# [solved] editor grafico di pdf

## darkmanPPT

salve a tutti,

quello che sto cercando è un editor grafico (niente linea di comando) per PDF.

(quel che devo fare è completare dei form di un pdf, aggiungendo del testo)

Ho visto che Okular fa già un gran bel lavoro, ma..... non riesco a togliere il riquadro nero attorno alle note!

Qualcuno sa come fare?

altresì, che altri editor per PDF si trovano per linux?

(l'importer per OpenOffice è praticamente inusabile)

----------

## djinnZ

http://pdfedit.petricek.net/en/screenshots.html

http://www.scribus.net/?q=screenshots/134/tangokdelinkedtextframes

entrambi in portage

se è stato utile pensate a come aiutare il povero djinnZ con i suoi problemi con xml... prima che metta la preghiera nella firma, come ha già fatto qualcuno...  :Twisted Evil: 

----------

## darkmanPPT

grazie!

pdfedit lo avevo già visto, ma purtroppo mi richiede le qt versione 3

scribus lo avevo usato tempo fa, ma non sapevo che potesse editare anche i pdf. Buono a sapersi! davvero interessante come feature.

domani la proverò (e nel caso metterò [solved] sul titolo).

grazie   :Wink: 

ps: perdonami però se ho qualche dubbio su scribus

http://www.scribus.net/?q=faq/pdfsurgery

qui dicono di no.....  :Shocked: 

----------

## canduc17

Per me xournal e' il top.

----------

## darkmanPPT

già, decisamente ottimo xournal

grazie per l'informazione.

problema risolto   :Wink: 

----------

## fbcyborg

Grande!!!  :Smile:  Utilissime info in questo thread!

----------

## !equilibrium

meglio ancora media-gfx/inkscape

 *Quote:*   

> The Inkscape community today is announcing the release of the newest version of its open source vector graphics editor. Inkscape 0.46 is a major update that introduces native PDF support. The implementation of PDF support in Inkscape provides an easy, open source solution to editing PDF documents

 

----------

## fbcyborg

Altra info.

Foxit PDF Editor gira su wine, egregiamente.

----------

## lordalbert

io aggiungerei gimp!  :Smile:  tratti il pdf come immagine...

----------

## fbcyborg

Sì, Gimp l'avevo usato, però poi ho avuto problemi nel salvare il PDF. Gimp non supporta quel formato in fase di salvataggio.
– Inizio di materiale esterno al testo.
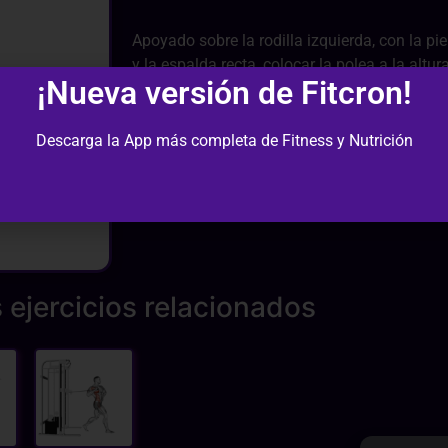
Apoyado sobre la rodilla izquierda, con la pi
y la espalda recta, colocar la polea a la altu
¡Nueva versión de Fitcron!
derecha de nuestro cuerpo y agarrar con posic
Extender el brazo al frente quedando bien est
cuerpo, sujetando con la otra mano pero sin 
Descarga la App más completa de Fitness y Nutrición
lentamente y proceder de nuevo. Cambiar de b
 ejercicios relacionados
Forse sono io che non lo so usare, ma Gimp apre un pdf multipagina come un insieme di layer (uno per pagina). Poi per salvare nuovamente il pdf, non saprei come fare.

Forse si potrebbe salvare N immagini separate (dove N sono le pagine), e poi usare convert di inkscape per ricreare il file pdf multipagina.

----------